How to complete this task: Retype, word for word, each line between the lines holding "emblema del potro y perteneciente a la" and "las puertas.", inclusive, and leave the rest of the data alone.

[Transcribed page contents]

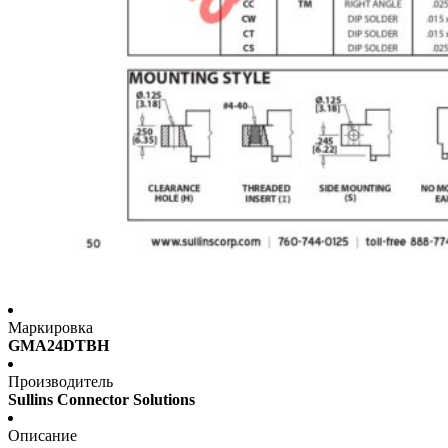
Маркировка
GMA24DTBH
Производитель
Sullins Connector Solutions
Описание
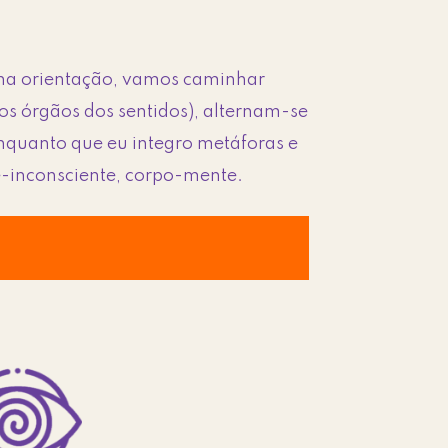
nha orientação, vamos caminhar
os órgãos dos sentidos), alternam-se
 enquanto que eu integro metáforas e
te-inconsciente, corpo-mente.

...

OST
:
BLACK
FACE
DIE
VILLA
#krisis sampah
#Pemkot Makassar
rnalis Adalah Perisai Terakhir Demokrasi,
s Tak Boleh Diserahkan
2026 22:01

...

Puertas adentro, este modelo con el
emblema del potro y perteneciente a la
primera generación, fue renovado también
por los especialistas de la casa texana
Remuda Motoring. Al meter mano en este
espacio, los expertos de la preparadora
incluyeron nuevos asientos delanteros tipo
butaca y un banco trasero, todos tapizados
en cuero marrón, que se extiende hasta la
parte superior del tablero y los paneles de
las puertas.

Answer:
emblema del potro y perteneciente a la
primera generación, fue renovado también
por los especialistas de la casa texana
Remuda Motoring. Al meter mano en este
espacio, los expertos de la preparadora
incluyeron nuevos asientos delanteros tipo
butaca y un banco trasero, todos tapizados
en cuero marrón, que se extiende hasta la
parte superior del tablero y los paneles de
las puertas.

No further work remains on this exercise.